_Exercise description_
Give the number of lines in the data below where the string "tengah" occurs, and nothing else.

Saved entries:
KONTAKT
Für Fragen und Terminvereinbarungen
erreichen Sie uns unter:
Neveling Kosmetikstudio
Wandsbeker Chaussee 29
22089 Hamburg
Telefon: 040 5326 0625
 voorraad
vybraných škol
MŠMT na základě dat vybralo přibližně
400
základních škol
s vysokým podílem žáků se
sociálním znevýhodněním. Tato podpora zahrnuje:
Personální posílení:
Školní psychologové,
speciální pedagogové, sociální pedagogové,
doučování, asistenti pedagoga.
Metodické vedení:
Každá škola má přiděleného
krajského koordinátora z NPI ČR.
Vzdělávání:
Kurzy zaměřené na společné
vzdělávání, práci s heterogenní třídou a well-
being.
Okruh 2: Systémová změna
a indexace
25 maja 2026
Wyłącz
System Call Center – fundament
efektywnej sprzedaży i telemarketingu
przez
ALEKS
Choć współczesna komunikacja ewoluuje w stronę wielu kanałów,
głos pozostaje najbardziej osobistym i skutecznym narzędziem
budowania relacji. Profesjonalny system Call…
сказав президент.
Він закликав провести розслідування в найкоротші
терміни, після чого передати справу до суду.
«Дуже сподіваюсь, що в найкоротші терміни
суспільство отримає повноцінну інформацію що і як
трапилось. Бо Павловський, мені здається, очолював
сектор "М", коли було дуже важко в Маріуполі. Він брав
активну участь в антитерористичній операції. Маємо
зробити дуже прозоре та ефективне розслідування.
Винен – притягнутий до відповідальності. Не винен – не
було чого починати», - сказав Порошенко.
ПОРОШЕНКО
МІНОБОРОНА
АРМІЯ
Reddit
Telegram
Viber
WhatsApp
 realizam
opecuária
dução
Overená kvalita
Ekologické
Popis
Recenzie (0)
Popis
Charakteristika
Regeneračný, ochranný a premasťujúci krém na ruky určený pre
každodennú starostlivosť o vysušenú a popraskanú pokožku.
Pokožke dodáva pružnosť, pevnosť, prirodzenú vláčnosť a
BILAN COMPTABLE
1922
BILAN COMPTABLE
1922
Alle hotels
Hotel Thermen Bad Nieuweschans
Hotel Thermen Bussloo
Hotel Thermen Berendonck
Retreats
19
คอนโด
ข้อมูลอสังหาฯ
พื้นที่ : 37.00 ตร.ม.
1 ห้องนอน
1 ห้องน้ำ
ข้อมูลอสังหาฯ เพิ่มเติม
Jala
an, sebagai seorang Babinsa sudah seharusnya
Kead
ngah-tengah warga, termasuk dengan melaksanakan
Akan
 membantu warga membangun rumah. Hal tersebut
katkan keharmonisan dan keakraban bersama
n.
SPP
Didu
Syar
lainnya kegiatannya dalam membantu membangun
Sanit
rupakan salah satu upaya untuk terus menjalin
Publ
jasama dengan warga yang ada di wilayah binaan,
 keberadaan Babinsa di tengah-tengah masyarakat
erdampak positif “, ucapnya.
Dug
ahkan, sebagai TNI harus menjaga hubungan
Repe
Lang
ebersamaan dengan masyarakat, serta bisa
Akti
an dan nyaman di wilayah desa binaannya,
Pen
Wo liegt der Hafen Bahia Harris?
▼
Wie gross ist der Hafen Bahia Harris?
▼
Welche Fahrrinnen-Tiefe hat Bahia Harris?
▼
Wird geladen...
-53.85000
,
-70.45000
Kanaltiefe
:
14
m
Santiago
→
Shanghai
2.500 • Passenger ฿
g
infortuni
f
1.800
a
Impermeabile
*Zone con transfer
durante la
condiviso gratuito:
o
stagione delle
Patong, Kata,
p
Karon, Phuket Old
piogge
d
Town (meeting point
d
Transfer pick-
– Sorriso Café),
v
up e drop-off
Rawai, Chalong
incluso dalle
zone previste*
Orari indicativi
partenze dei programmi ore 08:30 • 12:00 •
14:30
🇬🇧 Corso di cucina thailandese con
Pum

_Answer below_
2